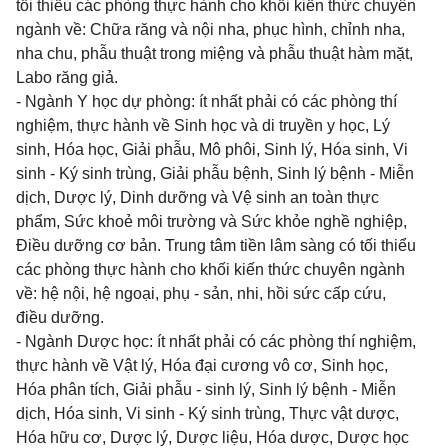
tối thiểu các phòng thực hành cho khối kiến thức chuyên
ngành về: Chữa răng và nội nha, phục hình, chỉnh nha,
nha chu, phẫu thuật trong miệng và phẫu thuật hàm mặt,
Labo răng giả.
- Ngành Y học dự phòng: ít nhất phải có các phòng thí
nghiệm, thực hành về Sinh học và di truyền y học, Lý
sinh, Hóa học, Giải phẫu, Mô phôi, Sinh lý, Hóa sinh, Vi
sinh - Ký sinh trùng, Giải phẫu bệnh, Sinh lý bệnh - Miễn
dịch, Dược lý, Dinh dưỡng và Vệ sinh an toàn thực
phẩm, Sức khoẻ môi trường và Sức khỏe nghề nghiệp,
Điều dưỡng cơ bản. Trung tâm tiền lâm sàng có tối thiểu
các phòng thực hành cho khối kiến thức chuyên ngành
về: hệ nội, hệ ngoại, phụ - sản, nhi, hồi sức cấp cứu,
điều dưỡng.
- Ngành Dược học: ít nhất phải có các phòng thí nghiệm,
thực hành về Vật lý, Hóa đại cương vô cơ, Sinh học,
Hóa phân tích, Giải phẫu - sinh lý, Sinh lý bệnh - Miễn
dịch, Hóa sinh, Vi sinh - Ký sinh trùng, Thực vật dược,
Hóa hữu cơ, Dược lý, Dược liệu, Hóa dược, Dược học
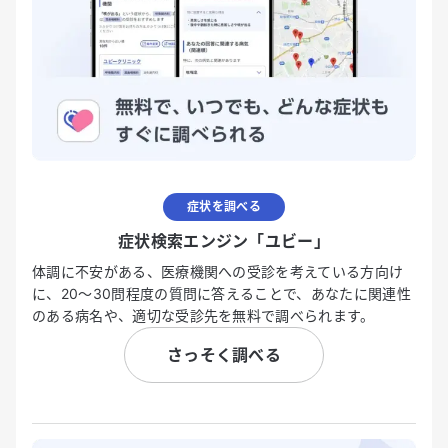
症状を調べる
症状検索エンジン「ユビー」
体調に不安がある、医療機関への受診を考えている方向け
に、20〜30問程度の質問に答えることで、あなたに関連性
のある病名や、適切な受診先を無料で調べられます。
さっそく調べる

****

Your objective:
Would you restate, word for word, the lines from the one holding "Hóa phân tích, Giải" through the end of the material above? Omit the pictures.

Answer to the exercise:
Hóa phân tích, Giải phẫu - sinh lý, Sinh lý bệnh - Miễn
dịch, Hóa sinh, Vi sinh - Ký sinh trùng, Thực vật dược,
Hóa hữu cơ, Dược lý, Dược liệu, Hóa dược, Dược học
症状を調べる
症状検索エンジン「ユビー」
体調に不安がある、医療機関への受診を考えている方向け
に、20〜30問程度の質問に答えることで、あなたに関連性
のある病名や、適切な受診先を無料で調べられます。
さっそく調べる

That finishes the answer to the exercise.